JohnSnowLabs / spark-nlp

State of the Art Natural Language Processing
https://sparknlp.org/
Apache License 2.0
3.87k stars 713 forks source link

BertEmbeddings doesn't generate an embedding for every token #6367

Closed Aditi00a closed 3 years ago

Aditi00a commented 3 years ago

I am still getting this issue with spark nlp v 3.3.1

Description

I am tokenizing the following document, and noticing that the number of embeddings outputted by BertEmbeddings is less than the number of tokens outputted by SparkNLP's tokenizer.

Expected Behavior

I expect that the number of embeddings returned by BERTEmbeddings would be exactly equal to the number of tokens returned by the tokenizer.

Current Behavior

In the example sentence I'll give below, BertEmbeddings returns a list of 98 embeddings for 124 tokens.
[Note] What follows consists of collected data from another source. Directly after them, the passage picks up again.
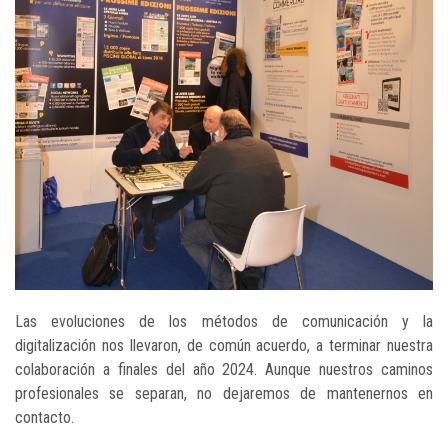
Las evoluciones de los métodos de comunicación y la
digitalización nos llevaron, de común acuerdo, a terminar nuestra
colaboración a finales del año 2024. Aunque nuestros caminos
profesionales se separan, no dejaremos de mantenernos en
contacto.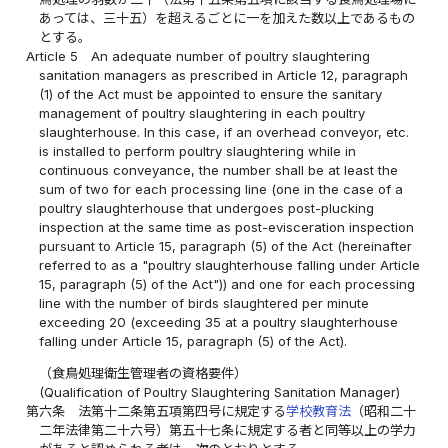
あっては、三十五）を超えるごとに一を加えた数以上であるもの
とする。
Article 5
An adequate number of poultry slaughtering
sanitation managers as prescribed in Article 12, paragraph
(1) of the Act must be appointed to ensure the sanitary
management of poultry slaughtering in each poultry
slaughterhouse. In this case, if an overhead conveyor, etc.
is installed to perform poultry slaughtering while in
continuous conveyance, the number shall be at least the
sum of two for each processing line (one in the case of a
poultry slaughterhouse that undergoes post-plucking
inspection at the same time as post-evisceration inspection
pursuant to Article 15, paragraph (5) of the Act (hereinafter
referred to as a "poultry slaughterhouse falling under Article
15, paragraph (5) of the Act")) and one for each processing
line with the number of birds slaughtered per minute
exceeding 20 (exceeding 35 at a poultry slaughterhouse
falling under Article 15, paragraph (5) of the Act).
（食鳥処理衛生管理者の資格要件）
(Qualification of Poultry Slaughtering Sanitation Manager)
第六条
法第十二条第五項第四号に規定する
学校教育法
（昭和二十
二年法律第二十六号）第五十七条に規定する者と同等以上の学力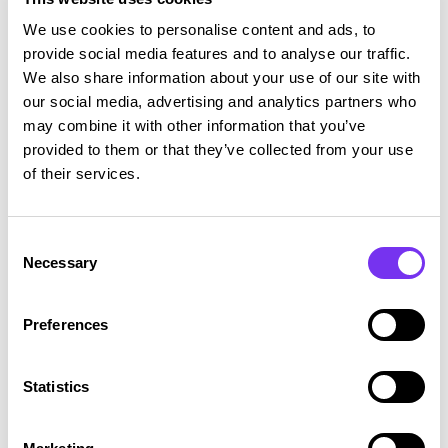
mahdollista riippumatta siitä, kuuluuko yritys
We use cookies to personalise content and ads, to
työnantajaliittoon tai millainen työntekijöiden
provide social media features and to analyse our traffic.
edustus yrityksessä on.
We also share information about your use of our site with
our social media, advertising and analytics partners who
Paikallisen sopimisen lisääminen on yksi
may combine it with other information that you’ve
hallituksen uudistuksista, joilla kehitetään Suomen
provided to them or that they’ve collected from your use
työmarkkinoita joustavampaan suuntaan. Hallitus
of their services.
esittää, että muutokset tulisivat pääosin voimaan
1.1.2025.
Consent
Necessary
Selection
Lue lisää ››
Preferences
Statistics
Kattavat tilitoimistopalvelut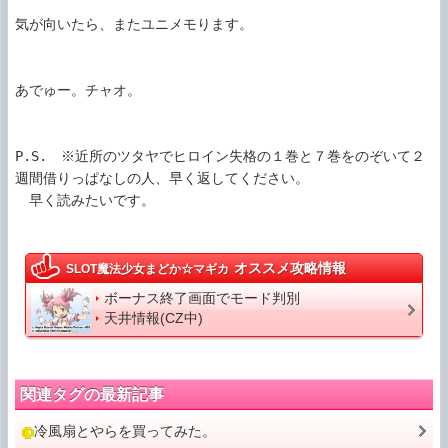
気が向いたら、またユニメモります。

あでゅー。チャオ。

P.S.　※近所のツタヤでヒロイン失格の１巻と７巻をのぞいて２
週間借りっぱなしの人、早く返してください。

　早く読みたいです。

オススメ攻略情報
SLOT魔法少女まどか☆マギカ
ボーナス終了画面でモード判別
天井情報(CZ中)
関連タグの最新記事
冷風扇とやらを買ってみた。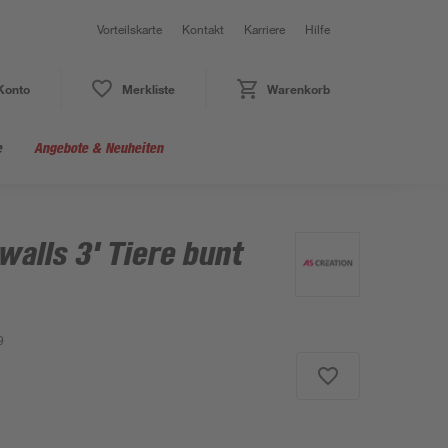
Vorteilskarte
Kontakt
Karriere
Hilfe
Konto
Merkliste
Warenkorb
e
Angebote & Neuheiten
walls 3' Tiere bunt
9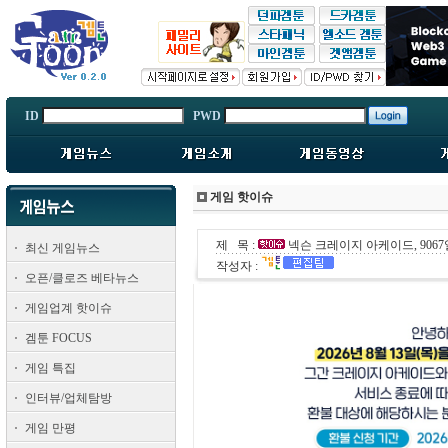
ID
PWD
게임 핫이슈
제 목 :
넥슨 크레이지 아케이드, 906
최신 게임뉴스
작성자 :
오픈/클로즈 베타뉴스
게임업계 핫이슈
겜툰 FOCUS
게임 특집
인터뷰/업체탐방
게임 만평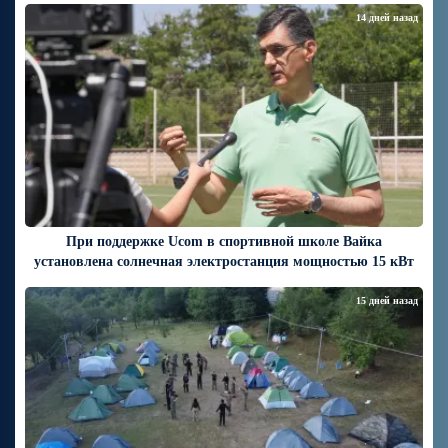
14 дней назад
При поддержке Ucom в спортивной школе Вайка
установлена солнечная электростанция мощностью 15 кВт
15 дней назад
I have also tried a solution given in the thread above applying unidecode, however that isn't working either

Possible Solution

If there is a sensible reason for a token not to be embedded, it would at least be nice for a placeholder to be returned, so the length of the list of embeddings is equal to the length of the list of tokens.

Steps to Reproduce

pretrained_model = "bert_base_uncased"
text= ['White Hill Music presents the Latest Punjabi Songs 2021 ""Jeena Paauni Aa"" from the album Jug ni by Maninder Buttar Lyrics by Maninder Buttar Music by MixSingh A Film By Drip Films Produced By Gunbir Singh Sidhu & Manmord Sidhu Listen Full Album Jug ni on Spotify Apple Music iTunes Gaana Amazon Music Amazon Prime Music YouTube Music Wynk Hungama Resso Operator Codes * Airtel & Airtel Hellotune Link Airtel Subscribers to Set as Hello tune Click on Wynk music link * Set Vi CRBT Click Vi Subscribers for Caller Tune Direct Dial 9 * BSNL N & W Direct Dial BSNL N & W Subscribers Direct Dial 89 Credits Song Jeena Paauni Aa Singer/Lyrics/Composer Maninder Buttar Music Director MixSingh Music Composed']
test_df = spark.createDataFrame(text, "string").toDF("text")
test_df.show()
document = DocumentAssembler() \
    .setInputCol("text") \
    .setOutputCol("document")

sentence = SentenceDetector() \
    .setInputCols(['document']) \
    .setOutputCol('sentence') 

token = Tokenizer() \
    .setInputCols(['sentence']) \
    .setOutputCol('token')

embeddings = BertEmbeddings.pretrained(pretrained_model, 'en'). \
    setInputCols(["sentence", 'token']). \
    setOutputCol("embeddings"). \
    setBatchSize(8)

ner_prediction_pipeline = Pipeline(
    stages=[
        document,
        sentence,
        token,
        embeddings
    ])

columns = StructType([StructField('text',
                                  StringType(), True)])

empty_data = spark.createDataFrame(data=[],
                            schema=columns)

prediction_model = ner_prediction_pipeline.fit(empty_data)
predictions = prediction_model.transform(test_df)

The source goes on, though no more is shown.